DATA PROVIDED
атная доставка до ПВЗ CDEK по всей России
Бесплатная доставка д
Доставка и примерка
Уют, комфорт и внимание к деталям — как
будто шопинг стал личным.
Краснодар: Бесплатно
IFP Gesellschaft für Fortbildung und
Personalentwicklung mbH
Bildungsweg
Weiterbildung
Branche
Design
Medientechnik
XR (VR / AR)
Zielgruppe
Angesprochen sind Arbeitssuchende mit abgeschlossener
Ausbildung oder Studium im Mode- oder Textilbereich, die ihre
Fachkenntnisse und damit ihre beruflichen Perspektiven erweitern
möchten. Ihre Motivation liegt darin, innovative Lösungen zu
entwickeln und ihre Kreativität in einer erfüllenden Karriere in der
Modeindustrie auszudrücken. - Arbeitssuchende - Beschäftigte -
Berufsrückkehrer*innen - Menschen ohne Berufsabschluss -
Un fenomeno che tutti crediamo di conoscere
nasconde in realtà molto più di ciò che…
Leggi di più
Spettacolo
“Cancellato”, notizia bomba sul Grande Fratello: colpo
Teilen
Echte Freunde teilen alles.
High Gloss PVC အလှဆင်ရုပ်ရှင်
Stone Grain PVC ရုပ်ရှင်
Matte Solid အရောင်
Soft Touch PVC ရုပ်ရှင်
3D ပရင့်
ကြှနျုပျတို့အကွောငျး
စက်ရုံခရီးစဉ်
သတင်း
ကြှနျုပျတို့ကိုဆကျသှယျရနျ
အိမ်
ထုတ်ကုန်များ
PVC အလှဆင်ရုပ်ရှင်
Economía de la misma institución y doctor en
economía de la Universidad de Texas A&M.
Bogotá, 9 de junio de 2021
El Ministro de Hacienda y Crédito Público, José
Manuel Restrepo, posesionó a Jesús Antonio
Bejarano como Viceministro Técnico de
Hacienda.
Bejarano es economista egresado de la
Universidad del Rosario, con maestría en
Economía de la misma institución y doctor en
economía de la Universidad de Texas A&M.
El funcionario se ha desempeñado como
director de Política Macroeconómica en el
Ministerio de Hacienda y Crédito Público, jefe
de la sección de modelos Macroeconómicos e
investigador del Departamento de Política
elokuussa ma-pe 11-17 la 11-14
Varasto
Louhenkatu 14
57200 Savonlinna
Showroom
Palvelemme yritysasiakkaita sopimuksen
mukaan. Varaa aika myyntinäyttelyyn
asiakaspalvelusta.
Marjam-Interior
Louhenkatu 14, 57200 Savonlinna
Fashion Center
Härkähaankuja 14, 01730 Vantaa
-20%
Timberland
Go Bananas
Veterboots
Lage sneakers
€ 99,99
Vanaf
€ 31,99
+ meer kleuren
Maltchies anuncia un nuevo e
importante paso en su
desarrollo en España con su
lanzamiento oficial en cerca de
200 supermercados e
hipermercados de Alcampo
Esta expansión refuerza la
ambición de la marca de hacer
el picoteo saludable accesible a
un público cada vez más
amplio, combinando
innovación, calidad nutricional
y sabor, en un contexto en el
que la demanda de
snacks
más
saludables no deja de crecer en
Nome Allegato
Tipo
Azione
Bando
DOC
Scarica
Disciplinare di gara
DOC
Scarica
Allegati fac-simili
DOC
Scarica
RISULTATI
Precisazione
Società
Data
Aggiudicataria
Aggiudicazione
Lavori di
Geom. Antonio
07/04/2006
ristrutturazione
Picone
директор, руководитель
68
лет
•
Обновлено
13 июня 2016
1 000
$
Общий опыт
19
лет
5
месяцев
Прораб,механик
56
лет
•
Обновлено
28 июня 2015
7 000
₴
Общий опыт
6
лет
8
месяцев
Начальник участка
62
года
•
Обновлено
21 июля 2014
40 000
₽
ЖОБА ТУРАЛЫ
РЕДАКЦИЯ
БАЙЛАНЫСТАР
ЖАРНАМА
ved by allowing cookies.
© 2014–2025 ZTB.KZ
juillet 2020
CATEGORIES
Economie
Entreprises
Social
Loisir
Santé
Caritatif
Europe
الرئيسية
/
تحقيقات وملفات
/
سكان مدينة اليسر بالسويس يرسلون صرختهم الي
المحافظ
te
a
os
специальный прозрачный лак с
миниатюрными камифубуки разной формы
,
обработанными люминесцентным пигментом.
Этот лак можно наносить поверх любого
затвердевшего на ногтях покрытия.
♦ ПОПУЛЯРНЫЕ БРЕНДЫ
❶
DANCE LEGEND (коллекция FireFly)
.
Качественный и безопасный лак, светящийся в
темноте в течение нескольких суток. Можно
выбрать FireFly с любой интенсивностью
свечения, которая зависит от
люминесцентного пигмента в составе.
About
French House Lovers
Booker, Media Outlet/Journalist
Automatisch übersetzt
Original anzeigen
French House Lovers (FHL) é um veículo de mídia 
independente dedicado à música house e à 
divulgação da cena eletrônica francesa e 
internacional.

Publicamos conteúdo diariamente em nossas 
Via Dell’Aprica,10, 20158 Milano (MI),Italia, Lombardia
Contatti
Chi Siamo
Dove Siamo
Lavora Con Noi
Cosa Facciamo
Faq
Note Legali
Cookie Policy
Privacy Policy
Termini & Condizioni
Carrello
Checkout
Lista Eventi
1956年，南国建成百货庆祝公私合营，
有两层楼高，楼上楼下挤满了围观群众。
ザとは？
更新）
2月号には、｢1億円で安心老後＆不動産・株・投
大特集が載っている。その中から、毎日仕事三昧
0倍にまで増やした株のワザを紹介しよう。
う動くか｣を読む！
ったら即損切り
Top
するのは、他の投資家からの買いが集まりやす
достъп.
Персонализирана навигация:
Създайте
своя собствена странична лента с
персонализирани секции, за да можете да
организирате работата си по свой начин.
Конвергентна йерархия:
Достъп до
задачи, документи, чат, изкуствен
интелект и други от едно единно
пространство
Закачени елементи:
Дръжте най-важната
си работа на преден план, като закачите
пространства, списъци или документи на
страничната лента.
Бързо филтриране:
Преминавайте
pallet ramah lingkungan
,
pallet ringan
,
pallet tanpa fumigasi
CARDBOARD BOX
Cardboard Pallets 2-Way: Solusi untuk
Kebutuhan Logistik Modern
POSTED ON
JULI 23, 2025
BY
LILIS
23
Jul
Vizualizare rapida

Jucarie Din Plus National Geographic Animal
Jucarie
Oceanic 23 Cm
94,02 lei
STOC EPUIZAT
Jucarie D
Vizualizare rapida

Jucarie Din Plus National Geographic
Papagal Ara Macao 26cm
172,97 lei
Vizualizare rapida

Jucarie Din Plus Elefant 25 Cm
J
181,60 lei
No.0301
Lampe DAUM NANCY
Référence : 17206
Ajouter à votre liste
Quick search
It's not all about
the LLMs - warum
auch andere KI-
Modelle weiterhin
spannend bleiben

DIRECTIONS FOR THIS TASK
Count how many lines of the entries include the string "National". The number is the entire answer.

ANSWER
2